- TO DO -
Look for the word "الظهير" in the material below. Copy each line that has it.

- EXERCISE INPUTS -

-.-.-

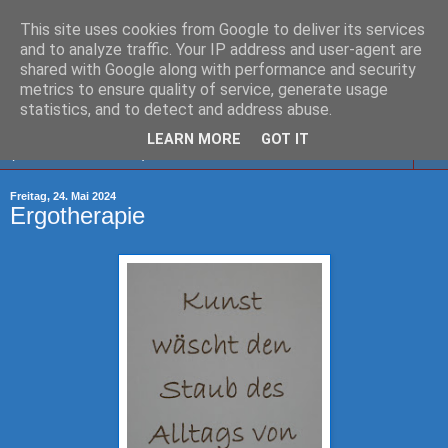
This site uses cookies from Google to deliver its services
Leben mit ME/CFS
and to analyze traffic. Your IP address and user-agent are
shared with Google along with performance and security
metrics to ensure quality of service, generate usage
statistics, and to detect and address abuse.
▼
LEARN MORE
GOT IT
▼
Freitag, 24. Mai 2024
Ergotherapie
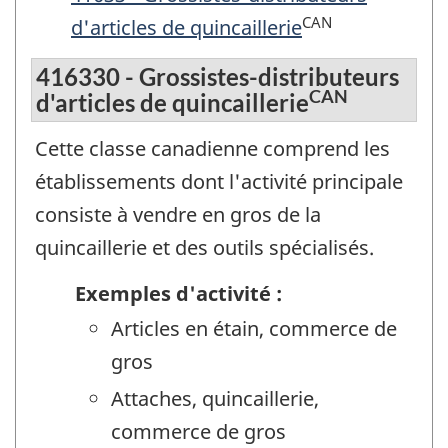
CAN
d'articles de quincaillerie
416330 - Grossistes-distributeurs
CAN
d'articles de quincaillerie
Cette classe canadienne comprend les
établissements dont l'activité principale
consiste à vendre en gros de la
quincaillerie et des outils spécialisés.
Exemples d'activité :
Articles en étain, commerce de
gros
Attaches, quincaillerie,
commerce de gros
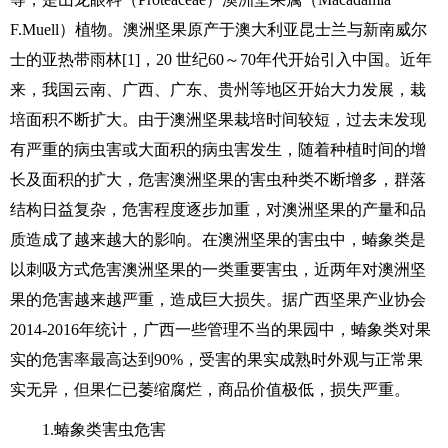
F.Muell）植物。澳洲坚果原产于澳大利亚昆士兰与新南威尔
士的亚热带雨林[1]，20 世纪60～70年代开始引入中国。近年
来，我国云南、广西、广东、贵州等地区开始大力发展，栽
培面积不断扩大。由于澳洲坚果栽培时间较短，过去未发现
有严重的病虫害或大面积的病虫害发生，随着种植时间的增
长及面积的扩大，危害澳洲坚果的害虫种类不断增多，群落
结构日益复杂，危害程度逐步加重，对澳洲坚果的产量和品
质造成了越来越大的影响。在澳洲坚果的害虫中，蝽象类是
以刺吸方式危害澳洲坚果的一类重要害虫，近两年对澳洲坚
果的危害越来越严重，造成巨大损失。据广西坚果产业协会
2014-2016年统计，广西一些管理不当的果园中，蝽象类对果
实的危害率最高达到90%，受害的果实成熟时外观与正常果
实无异，但果仁已萎缩腐烂，商品价值极低，损失严重。
1.蝽象类害虫危害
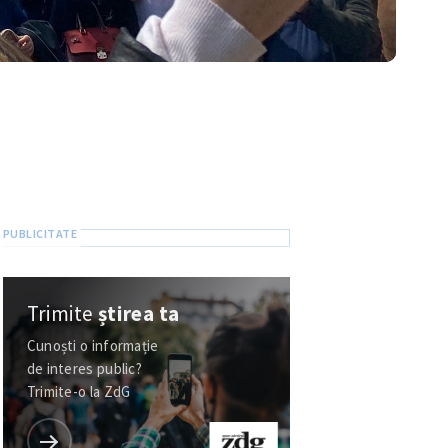
Trimite
știrea ta
Cunoști o informație
de interes public?
Trimite-o la ZdG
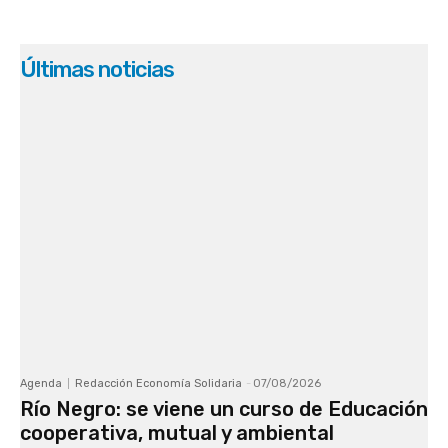
Últimas noticias
Agenda
Redacción Economía Solidaria
-
07/08/2026
Río Negro: se viene un curso de Educación
cooperativa, mutual y ambiental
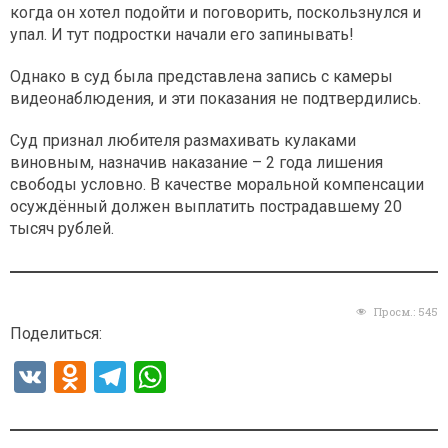
когда он хотел подойти и поговорить, поскользнулся и
упал. И тут подростки начали его запинывать!
Однако в суд была представлена запись с камеры
видеонаблюдения, и эти показания не подтвердились.
Суд признал любителя размахивать кулаками
виновным, назначив наказание – 2 года лишения
свободы условно. В качестве моральной компенсации
осуждённый должен выплатить пострадавшему 20
тысяч рублей.
Просм.:
545
Поделиться:
V
O
T
W
K
d
el
h
n
e
at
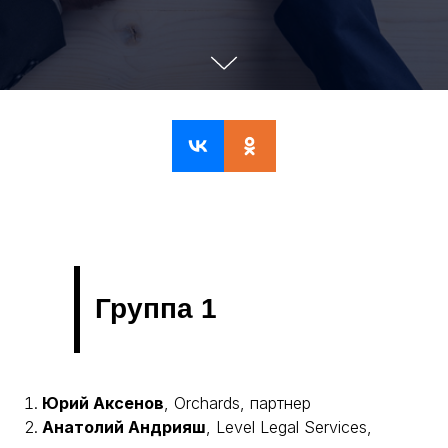
Группа 1
Юрий Аксенов
, Orchards, партнер
Анатолий Андрияш
, Level Legal Services,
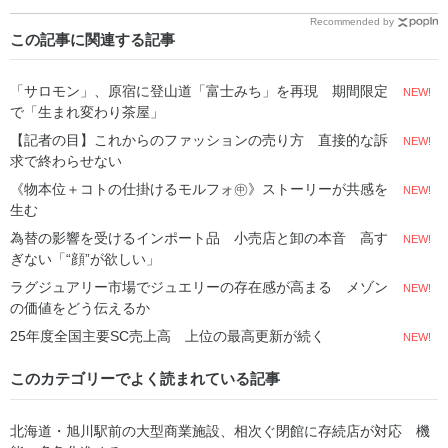
Recommended by
この記事に関連する記事
「サロモン」、原宿に登山道「富士みち」を再現 期間限定
NEW!
で「生まれ変わり茶屋」
【記者の目】これからのファッションの売り方 直接的な訴
NEW!
求で終わらせない
《物本位＋コトの仕掛けるモルフォ㊥》ストーリーが共感を
NEW!
生む
為替の影響を受けるインポート品 小売店と卸の本音 高す
NEW!
ぎない「“顔”が欲しい」
ラグジュアリー市場でジュエリーの存在感が高まる メゾン
NEW!
の価値をどう伝えるか
25年度全国主要SC売上高 上位の最高更新が続く
NEW!
このカテゴリーでよく読まれている記事
北海道・旭川駅前の大型商業施設、相次ぐ閉館に存続店が対応 機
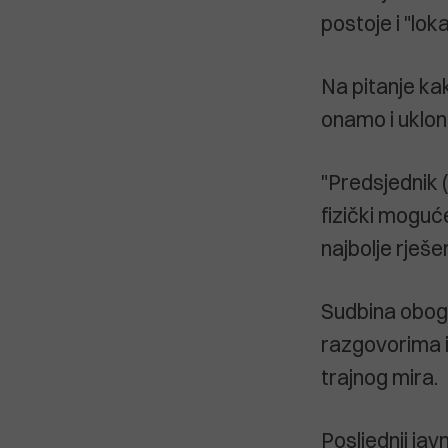
postoje i "lok
Na pitanje kak
onamo i ukloni
"Predsjednik (
fizički moguć
najbolje rješe
Sudbina obogać
razgovorima iz
trajnog mira.
Posljednji jav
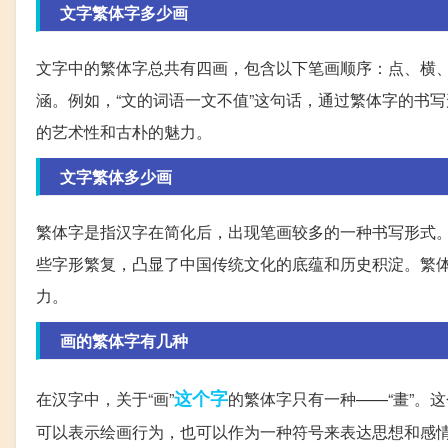
文字繁体字多少画
文字中的繁体字总共有四画，包含以下笔画顺序：点、横
涵。例如，“文的词语一文不值”这句话，通过繁体字的书
的艺术性和古朴的魅力。
文字繁体多少画
繁体字是指汉字在简化后，出现笔画较多的一种书写形式
些字形繁复，凸显了中国传统文化的底蕴和历史积淀。繁
力。
画的繁体字有几种
这个字
在汉字中，关于“画”
的繁体字只有一种——“畫”。
可以表示绘画行为，也可以作为一种符号来表达思想和感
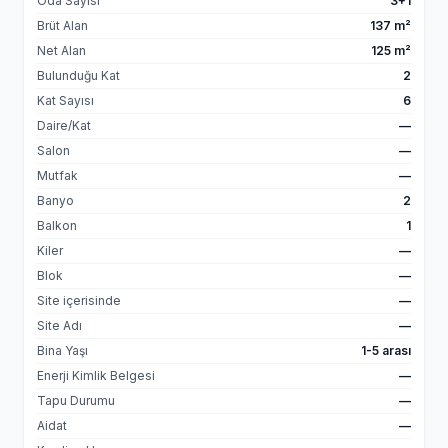
Oda Sayısı
3+1
Brüt Alan
137 m²
Net Alan
125 m²
Bulunduğu Kat
2
Kat Sayısı
6
Daire/Kat
—
Salon
—
Mutfak
—
Banyo
2
Balkon
1
Kiler
—
Blok
—
Site içerisinde
—
Site Adı
—
Bina Yaşı
1-5 arası
Enerji Kimlik Belgesi
—
Tapu Durumu
—
Aidat
—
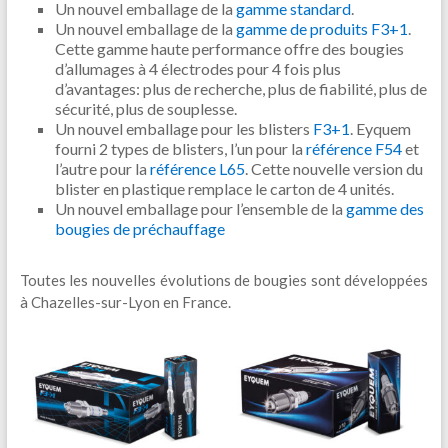
Un nouvel emballage de la
gamme standard
.
Un nouvel emballage de la
gamme de produits F3+1
.
Cette gamme haute performance offre des bougies
d’allumages à 4 électrodes pour 4 fois plus
d’avantages: plus de recherche, plus de fiabilité, plus de
sécurité, plus de souplesse.
Un nouvel emballage pour les blisters
F3+1
. Eyquem
fourni 2 types de blisters, l’un pour la
référence F54
et
l’autre pour la
référence L65
. Cette nouvelle version du
blister en plastique remplace le carton de 4 unités.
Un nouvel emballage pour l’ensemble de la
gamme des
bougies de préchauffage
Toutes les nouvelles évolutions de bougies sont développées
à Chazelles-sur-Lyon en France.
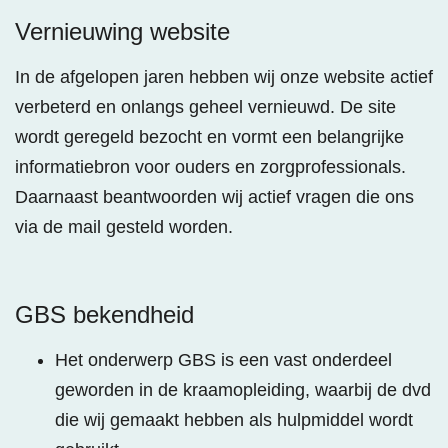
Vernieuwing website
In de afgelopen jaren hebben wij onze website actief
verbeterd en onlangs geheel vernieuwd. De site
wordt geregeld bezocht en vormt een belangrijke
informatiebron voor ouders en zorgprofessionals.
Daarnaast beantwoorden wij actief vragen die ons
via de mail gesteld worden.
GBS bekendheid
Het onderwerp GBS is een vast onderdeel
geworden in de kraamopleiding, waarbij de dvd
die wij gemaakt hebben als hulpmiddel wordt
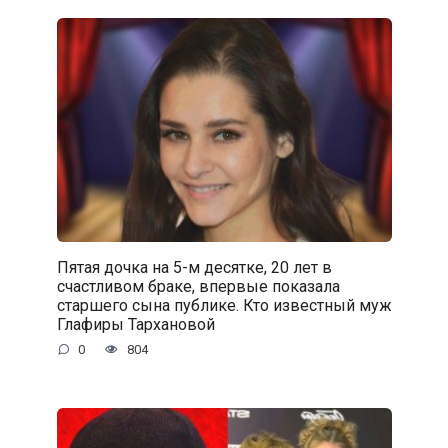
Пятая дочка на 5-м десятке, 20 лет в
счастливом браке, впервые показала
старшего сына публике. Кто известный муж
Глафиры Тархановой
0
804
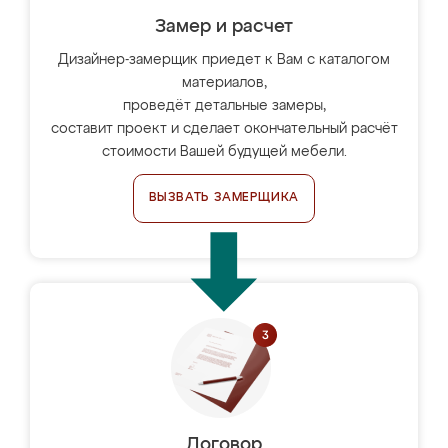
Замер и расчет
Дизайнер-замерщик приедет к Вам с каталогом
материалов,
проведёт детальные замеры,
составит проект и сделает окончательный расчёт
стоимости Вашей будущей мебели.
ВЫЗВАТЬ ЗАМЕРЩИКА
Договор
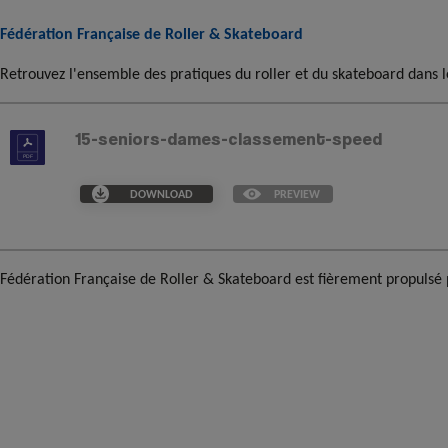
Fédération Française de Roller & Skateboard
Retrouvez l'ensemble des pratiques du roller et du skateboard dans l
15-seniors-dames-classement-speed
DOWNLOAD
PREVIEW
Fédération Française de Roller & Skateboard est fièrement propulsé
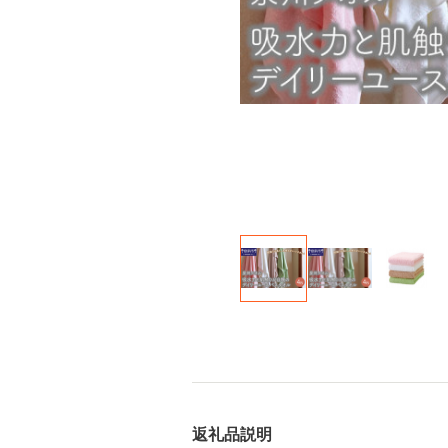
返礼品説明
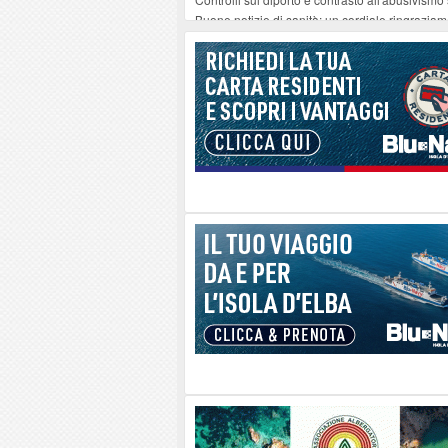
Buone notizie di sanità: un cordiale ringrazia
Altiero Spinelli e Ursula Hirschmann all'Elba: 
Capoliveri, potenziata la pulizia dei bordi strad
Marina di Campo tra i porti interessati dal nuo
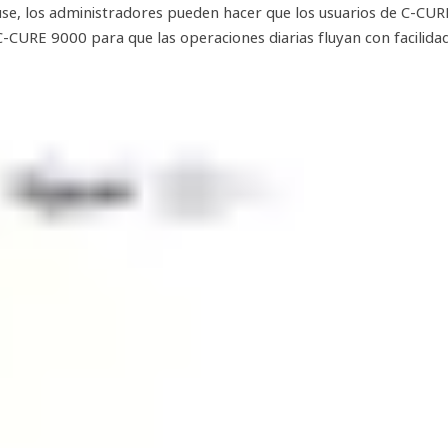
se, los administradores pueden hacer que los usuarios de C-CUR
CURE 9000 para que las operaciones diarias fluyan con facilidad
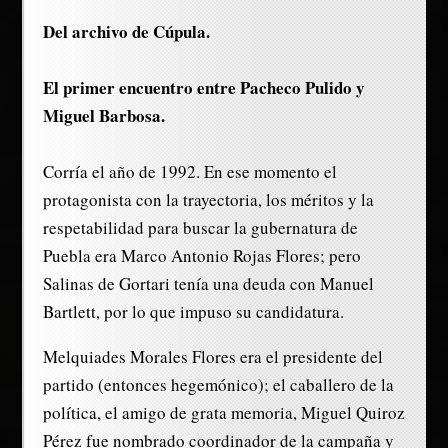
Del archivo de Cúpula.
El primer encuentro entre Pacheco Pulido y
Miguel Barbosa.
Corría el año de 1992. En ese momento el
protagonista con la trayectoria, los méritos y la
respetabilidad para buscar la gubernatura de
Puebla era Marco Antonio Rojas Flores; pero
Salinas de Gortari tenía una deuda con Manuel
Bartlett, por lo que impuso su candidatura.
Melquiades Morales Flores era el presidente del
partido (entonces hegemónico); el caballero de la
política, el amigo de grata memoria, Miguel Quiroz
Pérez fue nombrado coordinador de la campaña y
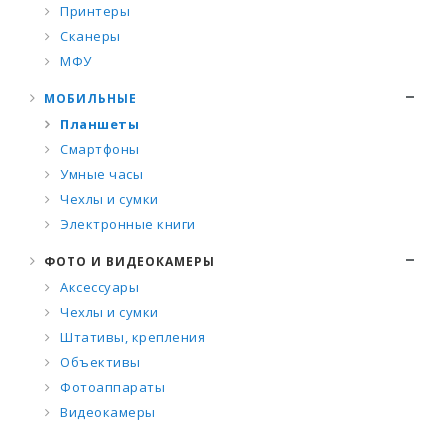
Принтеры
Сканеры
МФУ
МОБИЛЬНЫЕ
Планшеты
Смартфоны
Умные часы
Чехлы и сумки
Электронные книги
ФОТО И ВИДЕОКАМЕРЫ
Аксессуары
Чехлы и сумки
Штативы, крепления
Объективы
Фотоаппараты
Видеокамеры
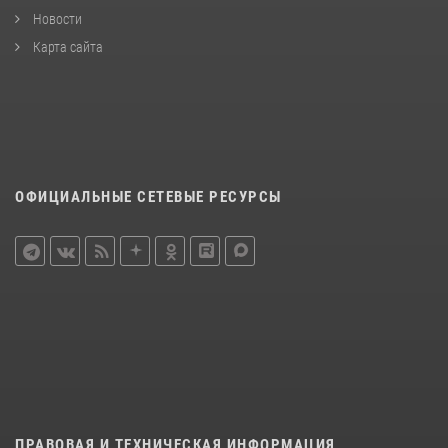
Новости
Карта сайта
ОФИЦИАЛЬНЫЕ СЕТЕВЫЕ РЕСУРСЫ
ПРАВОВАЯ И ТЕХНИЧЕСКАЯ ИНФОРМАЦИЯ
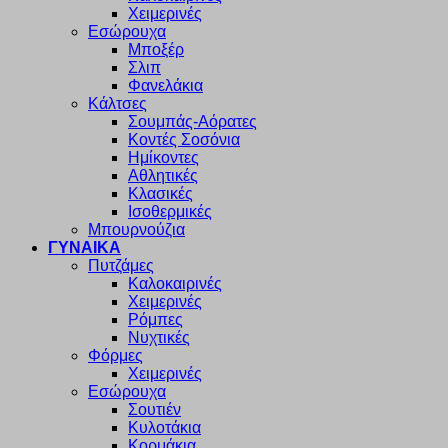
Χειμερινές
Εσώρουχα
Μποξέρ
Σλιπ
Φανελάκια
Κάλτσες
Σουμπάς-Αόρατες
Κοντές Σοσόνια
Ημίκοντες
Αθλητικές
Κλασικές
Ισοθερμικές
Μπουρνούζια
ΓΥΝΑΙΚΑ
Πυτζάμες
Καλοκαιρινές
Χειμερινές
Ρόμπες
Νυχτικές
Φόρμες
Χειμερινές
Εσώρουχα
Σουτιέν
Κυλοτάκια
Κορμάκια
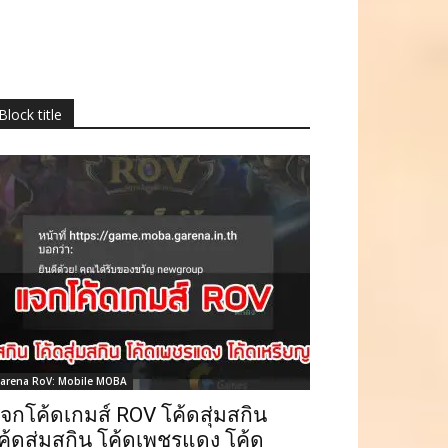
Block title
arena RoV: Mobile MOBA
จกโค้ดเกมส์ ROV โค้ดสุ่มสกิน
ค้ดสุ่มสกิน โค้ดเพชรแดง โค้ด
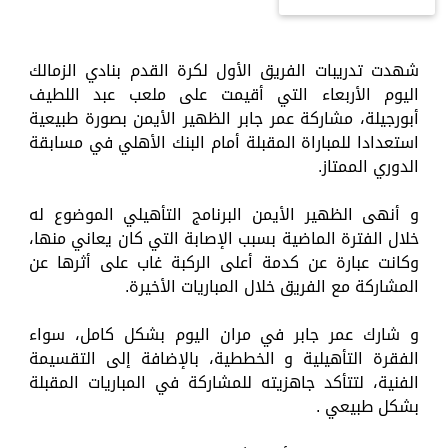
شهدت تدريبات الفريق الأول لكرة القدم بنادي الزمالك
اليوم الأربعاء التي أقيمت على ملعب عبد اللطيف
أبورجيلة، مشاركة عمر جابر الظهير الأيمن بصورة طبيعية
استعدادا للمباراة المقبلة أمام البنك الأهلي في مسابقة
الدوري الممتاز.
و أنهى الظهير الأيمن البرنامج التأهيلي الموضوع له
خلال الفترة الماضية بسبب الإصابة التي كان يعاني منها،
وكانت عبارة عن كدمة أعلى الركبة غاب على أثرها عن
المشاركة مع الفريق خلال المباريات الأخيرة.
و شارك عمر جابر في مران اليوم بشكل كامل، سواء
الفقرة التأهيلية و الخططية، بالإضافة إلى التقسيمة
الفنية، لتتأكد جاهزيته للمشاركة في المباريات المقبلة
بشكل طبيعي .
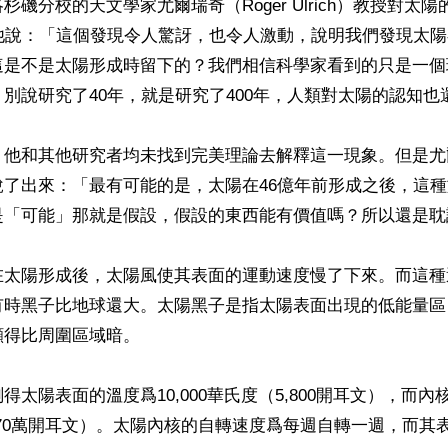
杉磯分校的天文學家尤爾瑞奇（Roger Ulrich）教授對太
，他說：「這個發現令人驚訝，也令人激動，說明我們發現太
這是不是太陽形成時留下的？我們相信科學家看到的只是一個
別說研究了40年，就是研究了400年，人類對太陽的認知也還
，他和其他研究者均未找到完美理論去解釋這一現象。但是尤
說了出來：「最有可能的是，太陽在46億年前形成之後，這
是「可能」那就是假設，假設的東西能有價值嗎？所以還是耽
在太陽形成後，太陽風使其表面的運動速度慢了下來。而這種
有時黑子比地球還大。太陽黑子是指太陽表面出現的低能量區
得比周圍區域暗。

太陽表面的溫度爲10,000華氏度（5,800開耳文），而內核
570萬開耳文）。太陽內核的自轉速度爲每週自轉一週，而其表面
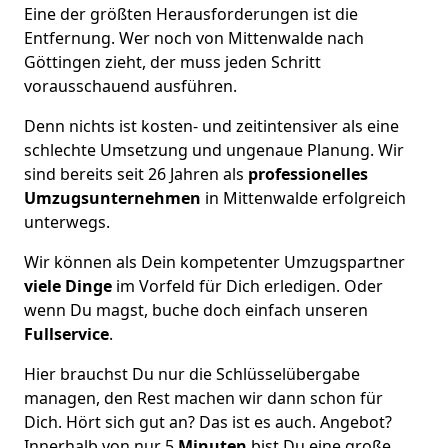
Eine der größten Herausforderungen ist die
Entfernung. Wer noch von Mittenwalde nach
Göttingen zieht, der muss jeden Schritt
vorausschauend ausführen.
Denn nichts ist kosten- und zeitintensiver als eine
schlechte Umsetzung und ungenaue Planung. Wir
sind bereits seit 26 Jahren als
professionelles
Umzugsunternehmen
in Mittenwalde erfolgreich
unterwegs.
Wir können als Dein kompetenter Umzugspartner
viele Dinge
im Vorfeld für Dich erledigen. Oder
wenn Du magst, buche doch einfach unseren
Fullservice
.
Hier brauchst Du nur die Schlüsselübergabe
managen, den Rest machen wir dann schon für
Dich. Hört sich gut an? Das ist es auch. Angebot?
Innerhalb von nur 5
Minuten
bist Du eine große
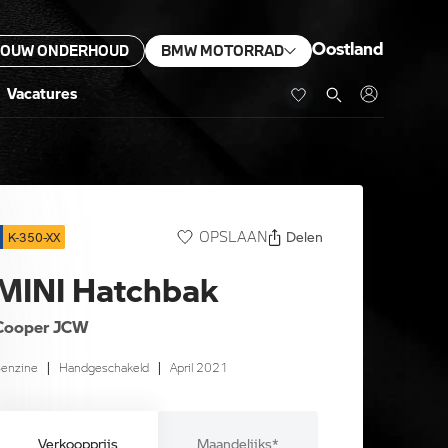
Oostland
JOUW ONDERHOUD
BMW MOTORRAD
Vacatures
Delen
OPSLAAN
K-350-XX
MINI Hatchbak
Cooper JCW
enzine
|
Handgeschakeld
|
April 2021
Verkoopprijs
Maandelijks*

-.-.-

- ANSWER -
أبورجيلة، مشاركة عمر جابر الظهير الأيمن بصورة طبيعية
و أنهى الظهير الأيمن البرنامج التأهيلي الموضوع له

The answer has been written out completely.